In this uncertain environment, valuations, too, have taken a severe beating. Stocks of many frontline companies are now quoting at prices that are a little over 50 per cent of their peak values. But should investors buy them? Experts says it’s too early to buy based on price correction alone. “Not many foresaw crude at $140 and now earnings estimates will have to be revisited,” says Sharma of Anagram.

Many stocks could still be overpriced. Shares in real estate sector saw their valuations rise due to increasing real estate and land prices. But now that real estate prices have corrected and with several real estate firms finding it difficult to raise funds, this could impact their earnings. So, even after the fall, many such stocks may still be overvalued.

Sharma feels that the earnings of the banking sector, too, will be adversely affected, as the rising yields on government bonds will have to be adjusted every quarter and that will affect their profits, especially those of staterun banks. Moreover, if the slowdown in the real estate continues, the companies could face trouble in servicing their debts. This could further impact the banks.

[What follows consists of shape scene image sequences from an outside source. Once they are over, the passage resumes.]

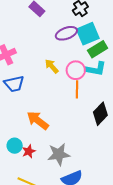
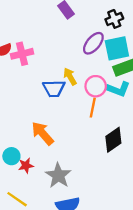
purple ellipse: (66, 33) -> (93, 43), turned -40
blue trapezoid: (14, 84) -> (54, 88), moved
gray star: (59, 154) -> (58, 175), turned 30

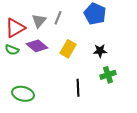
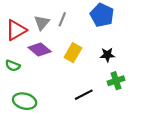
green semicircle: (12, 50) -> (13, 66), moved
black line: (78, 88) -> (84, 95), turned 66

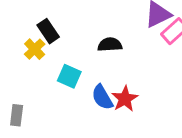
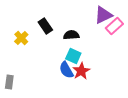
black rectangle: (48, 31) -> (45, 26), moved
cyan square: (69, 76) -> (73, 56), moved

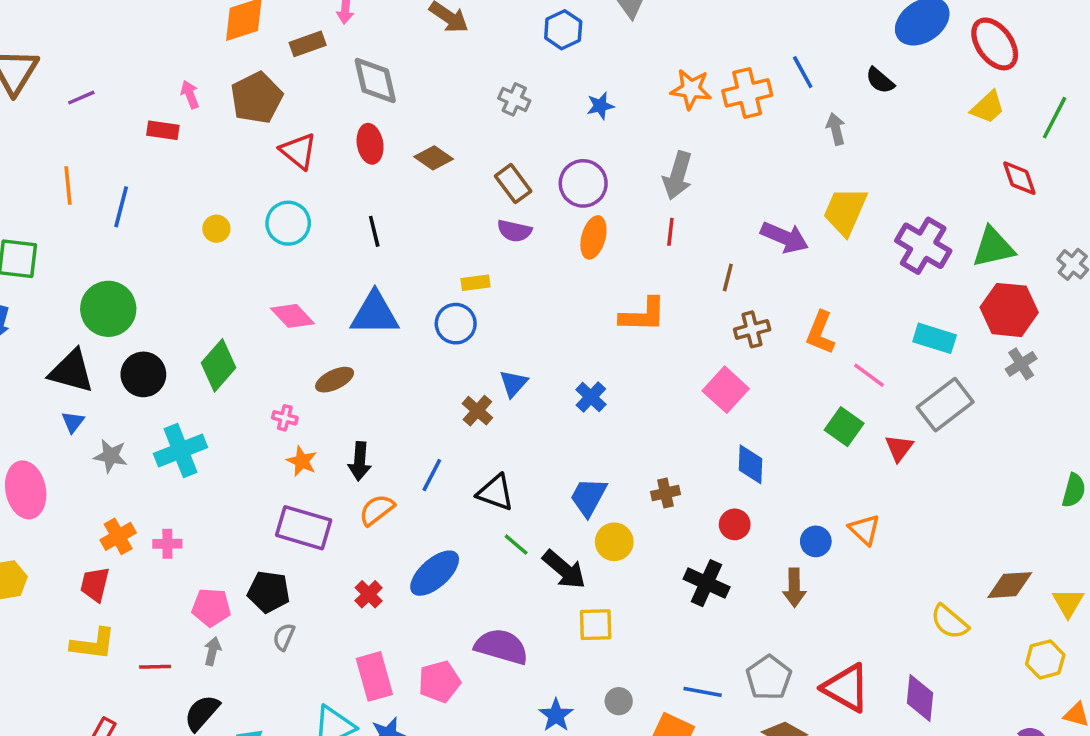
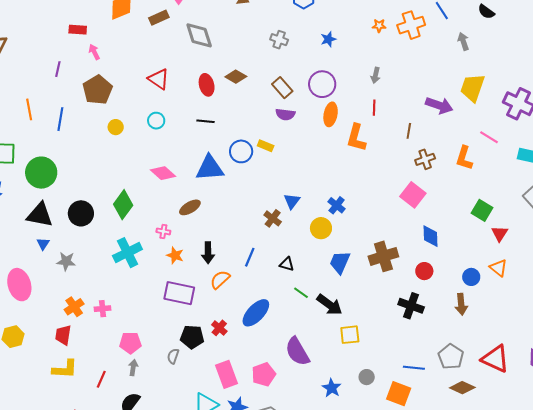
orange star: (691, 89) -> (379, 26), size x0.6
purple line: (81, 98) -> (58, 69), moved, turned -49
brown pentagon: (257, 98) -> (97, 90), moved
red rectangle: (163, 130) -> (78, 30), moved
red ellipse: (370, 144) -> (207, 85), moved
gray arrow: (678, 175) -> (376, 75), size x0.6
cyan circle: (288, 223) -> (156, 121), size x0.7
black line: (374, 231) -> (206, 121), turned -66
yellow rectangle: (476, 283) -> (266, 146), turned 35
green circle: (108, 309) -> (41, 173), moved
orange L-shape: (643, 315) -> (356, 138), moved, turned 108
blue circle: (456, 324) -> (241, 151), moved
pink line: (869, 375) -> (489, 137), moved
red triangle: (899, 448) -> (500, 234), moved
cyan cross: (181, 451) -> (127, 253), moved
black triangle: (495, 493) -> (287, 264), size x0.7
brown cross: (665, 493) -> (383, 256), size x1.8
yellow circle: (614, 542) -> (321, 228), moved
black pentagon: (269, 592) -> (192, 337), moved
purple semicircle: (502, 647) -> (297, 351), turned -132
red line: (155, 667) -> (101, 379), turned -60

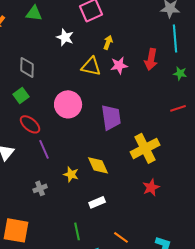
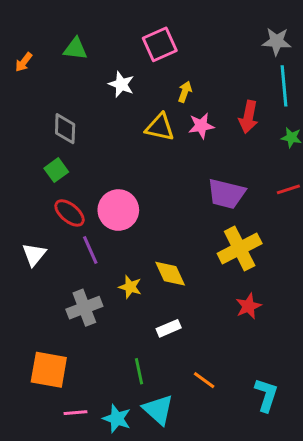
pink circle: (68, 104) -> (118, 210), moved
purple trapezoid: (111, 117) -> (226, 194), moved, turned 112
gray cross: (40, 188) -> (84, 308), size x1.6

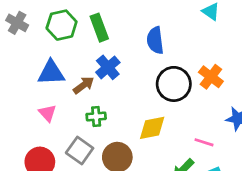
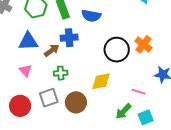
blue semicircle: (155, 40) -> (91, 16), moved, turned -72
blue cross: (108, 67) -> (69, 38), turned 36
gray square: (80, 150) -> (49, 98), turned 36

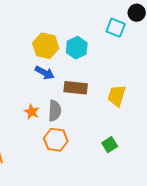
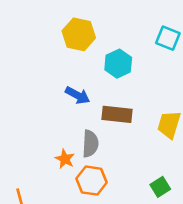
yellow hexagon: (46, 46) -> (79, 34), moved
orange star: (32, 112) -> (65, 159), moved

Sanjeev Patkar, Director (Research), Dolat Capital
Sanjeev Patkar
But investors can also keep an eye out for buying opportunities in beaten down stocks. Kejriwal says building material companies like tile and pipe-makers present a good opportunity. “Real estate prices are falling, but construction is still on,” he says, pointing out that there is no let-up in the construction of malls and office complexes. Moreover, Kejriwal believes that many real estate buyers are waiting to buy at lower prices.

Another sector that looks like a dark horse is paper. As this is an election year, the demand for paper will increase. “Paper-makers have become cost-efficient, and their past efforts should start reflecting in their stock prices,” says Kejriwal.

If oil has been the biggest culprit behind the market’s fall, it can also be instrumental in creating huge opportunities for several Indian companies in the field of nonconventional sources of energy.

“The bigger issue for India now is energy security and the government will accelerate efforts in that direction,” says Patkar. So, companies in the gas transport and solar energy sectors could benefit from the situation. Patkar’s list of such companies includes Petronet LNG, Gujarat State Petronet and GAIL India.